# Speedster S50



## Jeremy1080 (Apr 13, 2009)

Just want everybody to know that the speedster frame group is subjected to cracks. I bought the S50,put 410 miles on it and the head tube cracked. After looking around online it seems that i'm not the only one having these problems. Now, i liked the way my bike looked, but now they are replacing it with a S10 frame (all white). I don't like the way it looks, i've been trying to get my LBS to talk to the warranty guy and he says(LBS guy) that it looks like nothing can be done .


----------



## re-cyclist (Sep 12, 2008)

*? location*

Where, exactly, did your head tube crack?
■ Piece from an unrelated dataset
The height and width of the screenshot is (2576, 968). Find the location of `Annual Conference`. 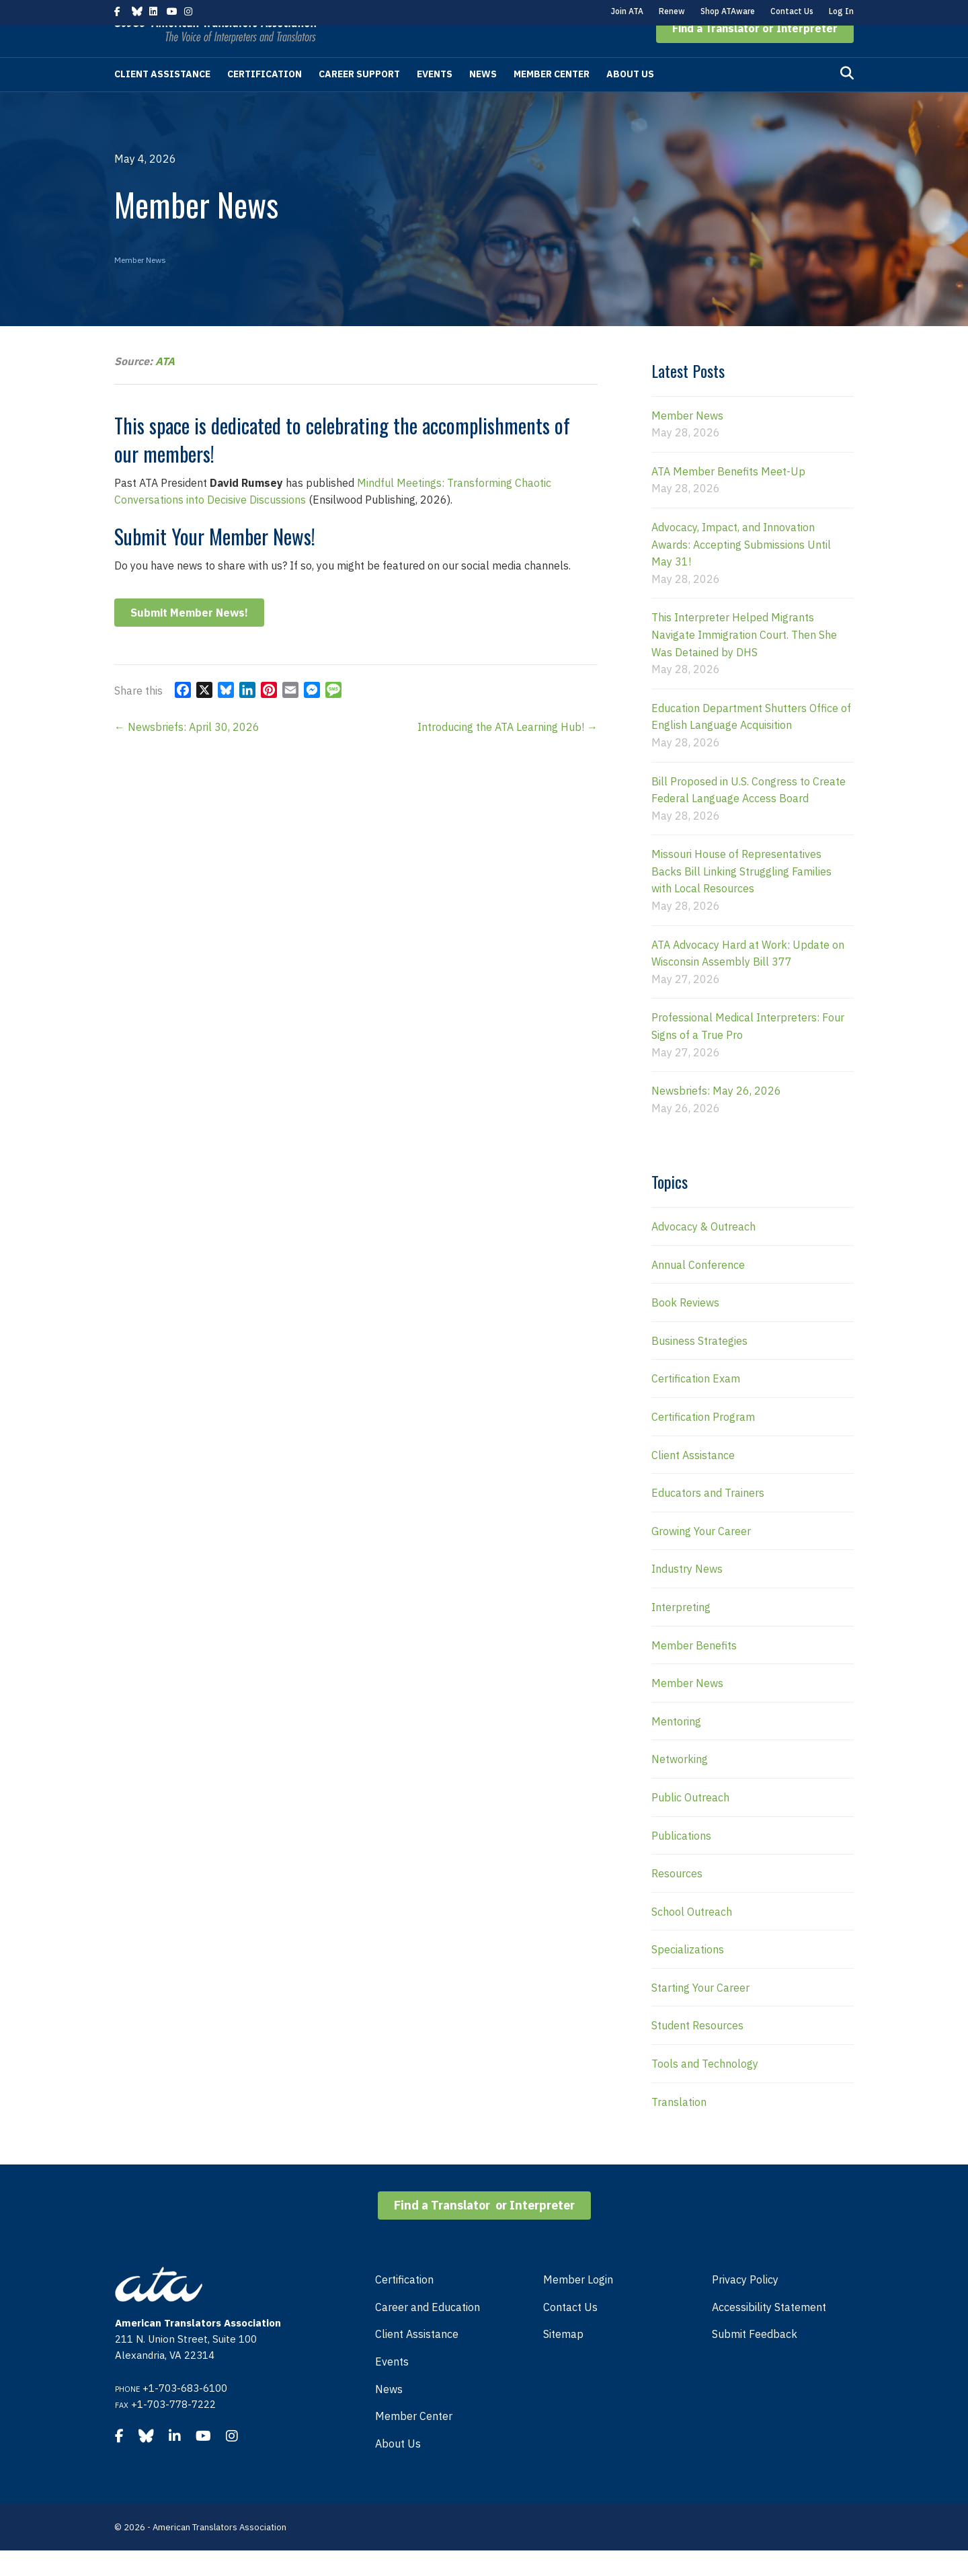 Annual Conference is located at coordinates (698, 1290). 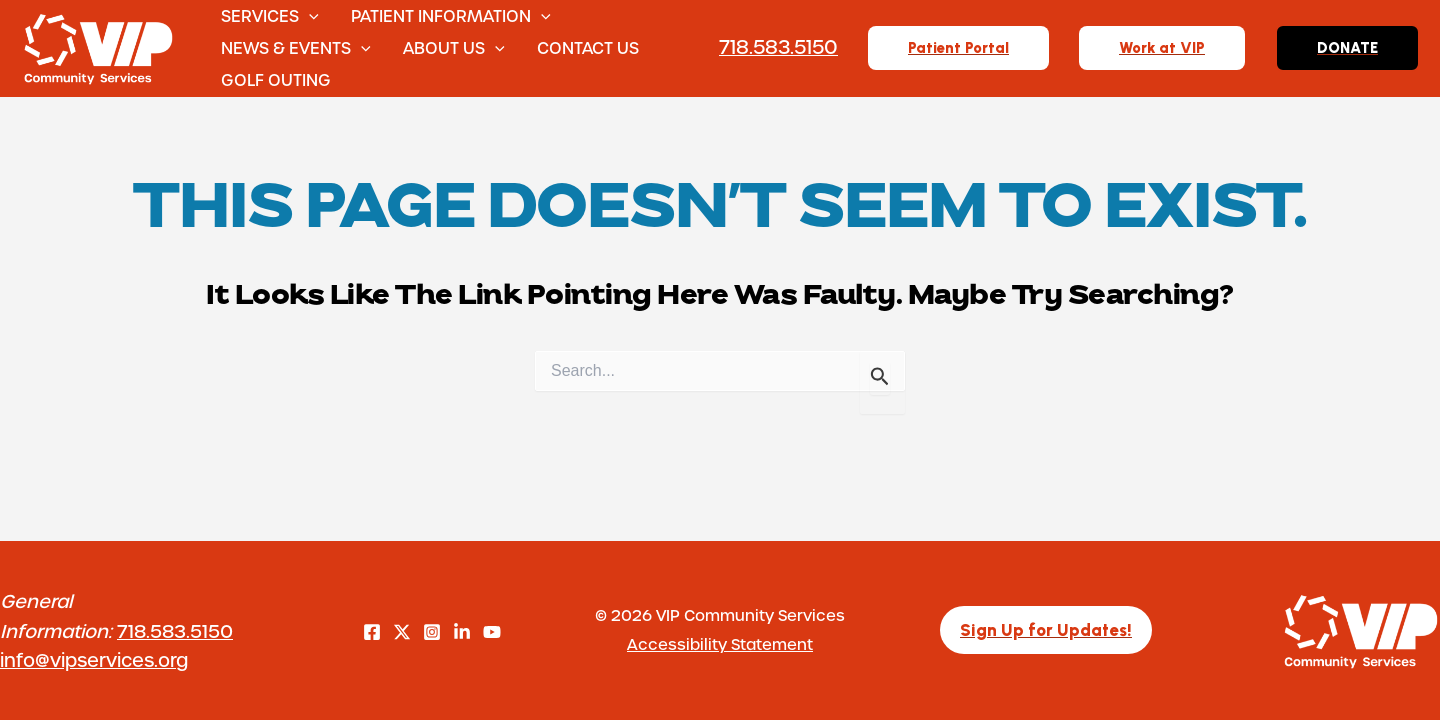 This screenshot has height=720, width=1440. I want to click on Patient Information, so click(451, 16).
I became aware of this issue the other day when I was questioning why the '08 and '09 Speedster frames lack a visible weld at the head tube junctions, while the '10 Speedster frames have a traditional weld between the head tube and the down and top tubes. I have a little less than 1K miles on my Speedster S30 and my head tube looks fine, but I'm curious about where the weak spot tends to be.


----------



## Jeremy1080 (Apr 13, 2009)

On both the right and left side.
https://img12.imageshack.us/img12/4343/leftq.png
https://img17.imageshack.us/img17/8152/rightbf.png

Horrible pictures i know

I also have resolved my issue with scott and i am very happy with the way it turned out. They took the s10 back and replaced the frame with a 2009 CR1 Pro, just had to pay the difference. ($325) But I had to write Scott M. to get anything done.


----------